### How to complete this task
Within the records below, reproduce without change the lines from the line that has "1 lime to serve, cut into wedges" through the line that has "And individuals in", and only those.

Records for the task section start

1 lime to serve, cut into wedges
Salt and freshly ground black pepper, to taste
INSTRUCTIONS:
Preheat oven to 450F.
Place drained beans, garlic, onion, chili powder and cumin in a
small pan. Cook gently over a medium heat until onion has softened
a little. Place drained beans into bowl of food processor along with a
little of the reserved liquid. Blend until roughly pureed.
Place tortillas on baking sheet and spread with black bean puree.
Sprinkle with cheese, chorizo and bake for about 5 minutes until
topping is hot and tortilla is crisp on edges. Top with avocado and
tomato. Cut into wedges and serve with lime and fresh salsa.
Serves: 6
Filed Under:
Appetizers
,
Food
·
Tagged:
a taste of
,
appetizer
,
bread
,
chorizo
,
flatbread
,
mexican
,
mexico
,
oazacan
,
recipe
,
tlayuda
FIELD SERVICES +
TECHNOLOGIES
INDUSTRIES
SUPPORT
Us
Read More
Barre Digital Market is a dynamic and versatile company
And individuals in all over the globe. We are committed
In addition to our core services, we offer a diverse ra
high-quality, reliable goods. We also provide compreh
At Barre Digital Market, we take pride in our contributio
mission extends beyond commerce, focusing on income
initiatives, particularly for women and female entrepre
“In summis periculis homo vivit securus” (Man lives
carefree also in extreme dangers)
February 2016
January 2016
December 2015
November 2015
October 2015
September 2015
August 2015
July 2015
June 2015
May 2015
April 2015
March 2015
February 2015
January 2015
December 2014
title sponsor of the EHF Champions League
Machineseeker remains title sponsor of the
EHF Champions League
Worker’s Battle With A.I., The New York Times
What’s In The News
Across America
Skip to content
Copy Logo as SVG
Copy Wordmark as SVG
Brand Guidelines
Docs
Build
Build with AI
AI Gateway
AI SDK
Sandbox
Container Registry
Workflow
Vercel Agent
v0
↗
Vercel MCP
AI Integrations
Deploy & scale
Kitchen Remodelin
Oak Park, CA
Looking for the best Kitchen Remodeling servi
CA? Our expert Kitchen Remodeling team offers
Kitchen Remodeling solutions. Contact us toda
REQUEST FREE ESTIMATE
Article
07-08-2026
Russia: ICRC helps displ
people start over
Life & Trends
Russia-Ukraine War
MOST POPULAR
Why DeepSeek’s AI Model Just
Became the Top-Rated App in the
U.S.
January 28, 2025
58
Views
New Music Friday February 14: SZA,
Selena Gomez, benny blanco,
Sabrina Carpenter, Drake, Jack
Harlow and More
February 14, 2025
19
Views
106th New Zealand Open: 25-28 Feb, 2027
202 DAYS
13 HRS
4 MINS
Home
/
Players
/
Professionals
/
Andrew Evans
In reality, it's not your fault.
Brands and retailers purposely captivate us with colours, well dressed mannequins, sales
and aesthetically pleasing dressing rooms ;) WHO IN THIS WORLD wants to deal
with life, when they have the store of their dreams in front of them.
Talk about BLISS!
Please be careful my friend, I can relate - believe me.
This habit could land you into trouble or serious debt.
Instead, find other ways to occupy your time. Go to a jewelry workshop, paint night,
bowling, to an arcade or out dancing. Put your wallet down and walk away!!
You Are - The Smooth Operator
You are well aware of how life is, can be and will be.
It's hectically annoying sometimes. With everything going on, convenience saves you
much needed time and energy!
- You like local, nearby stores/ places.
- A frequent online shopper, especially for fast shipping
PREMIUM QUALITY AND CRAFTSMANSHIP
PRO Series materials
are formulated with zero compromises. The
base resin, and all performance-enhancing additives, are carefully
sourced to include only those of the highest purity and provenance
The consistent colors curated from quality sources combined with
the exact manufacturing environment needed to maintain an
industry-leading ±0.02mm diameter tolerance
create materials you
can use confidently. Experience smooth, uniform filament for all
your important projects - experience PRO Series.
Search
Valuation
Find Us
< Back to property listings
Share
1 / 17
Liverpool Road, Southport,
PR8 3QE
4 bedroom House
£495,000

Records for the task section end
Records for the task section start

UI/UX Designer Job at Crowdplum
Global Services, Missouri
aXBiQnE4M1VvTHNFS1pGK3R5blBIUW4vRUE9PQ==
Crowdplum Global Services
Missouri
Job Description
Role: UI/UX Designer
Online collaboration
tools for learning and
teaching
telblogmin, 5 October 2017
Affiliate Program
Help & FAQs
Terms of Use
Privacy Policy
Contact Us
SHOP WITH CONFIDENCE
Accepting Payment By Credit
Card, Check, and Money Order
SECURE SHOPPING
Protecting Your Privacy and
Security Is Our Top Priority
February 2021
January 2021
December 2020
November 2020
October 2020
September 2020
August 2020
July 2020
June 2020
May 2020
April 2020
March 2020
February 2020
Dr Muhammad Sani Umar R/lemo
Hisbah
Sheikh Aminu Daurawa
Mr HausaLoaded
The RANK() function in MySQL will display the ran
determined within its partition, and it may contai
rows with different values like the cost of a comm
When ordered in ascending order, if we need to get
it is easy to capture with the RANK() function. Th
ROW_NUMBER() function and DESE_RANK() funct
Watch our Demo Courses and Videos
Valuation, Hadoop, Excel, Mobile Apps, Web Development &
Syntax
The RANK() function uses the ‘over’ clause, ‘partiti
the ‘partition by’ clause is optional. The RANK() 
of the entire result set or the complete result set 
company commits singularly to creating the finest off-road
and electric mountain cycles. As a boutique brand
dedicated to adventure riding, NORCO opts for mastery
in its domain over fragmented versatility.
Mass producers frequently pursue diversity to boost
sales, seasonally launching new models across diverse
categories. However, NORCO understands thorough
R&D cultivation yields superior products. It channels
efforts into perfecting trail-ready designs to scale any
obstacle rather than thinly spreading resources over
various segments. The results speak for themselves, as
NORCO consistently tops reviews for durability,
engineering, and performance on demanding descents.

Records for the task section end
Records for the task section start

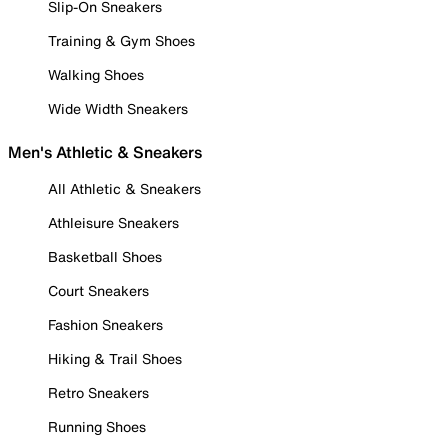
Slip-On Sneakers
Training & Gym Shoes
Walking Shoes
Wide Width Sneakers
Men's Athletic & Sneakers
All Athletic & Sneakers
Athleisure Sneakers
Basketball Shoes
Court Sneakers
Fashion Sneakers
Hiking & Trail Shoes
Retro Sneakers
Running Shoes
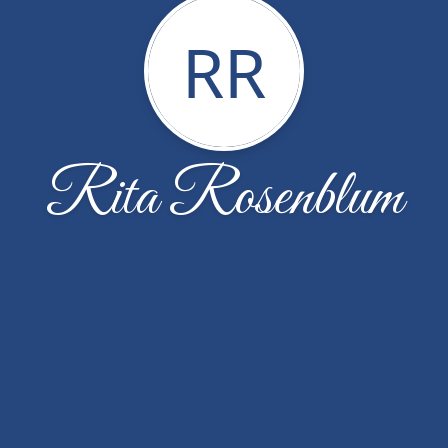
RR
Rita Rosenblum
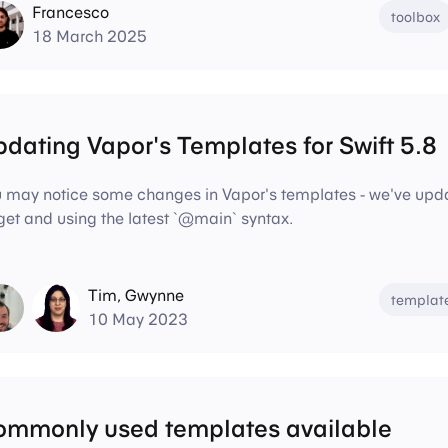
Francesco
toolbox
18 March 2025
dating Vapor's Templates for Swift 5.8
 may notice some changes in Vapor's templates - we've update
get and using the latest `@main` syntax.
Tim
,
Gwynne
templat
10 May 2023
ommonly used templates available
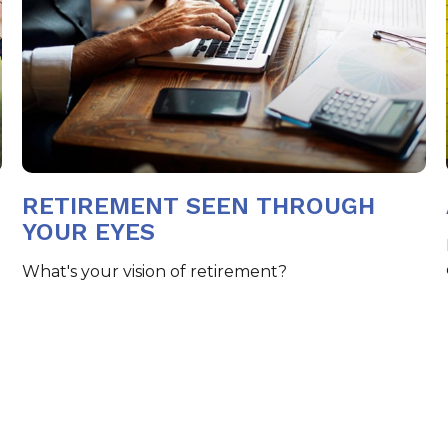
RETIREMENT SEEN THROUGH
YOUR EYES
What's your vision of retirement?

Records for the task section end

### Exercise answer
1 lime to serve, cut into wedges
Salt and freshly ground black pepper, to taste
INSTRUCTIONS:
Preheat oven to 450F.
Place drained beans, garlic, onion, chili powder and cumin in a
small pan. Cook gently over a medium heat until onion has softened
a little. Place drained beans into bowl of food processor along with a
little of the reserved liquid. Blend until roughly pureed.
Place tortillas on baking sheet and spread with black bean puree.
Sprinkle with cheese, chorizo and bake for about 5 minutes until
topping is hot and tortilla is crisp on edges. Top with avocado and
tomato. Cut into wedges and serve with lime and fresh salsa.
Serves: 6
Filed Under:
Appetizers
,
Food
·
Tagged:
a taste of
,
appetizer
,
bread
,
chorizo
,
flatbread
,
mexican
,
mexico
,
oazacan
,
recipe
,
tlayuda
FIELD SERVICES +
TECHNOLOGIES
INDUSTRIES
SUPPORT
Us
Read More
Barre Digital Market is a dynamic and versatile company
And individuals in all over the globe. We are committed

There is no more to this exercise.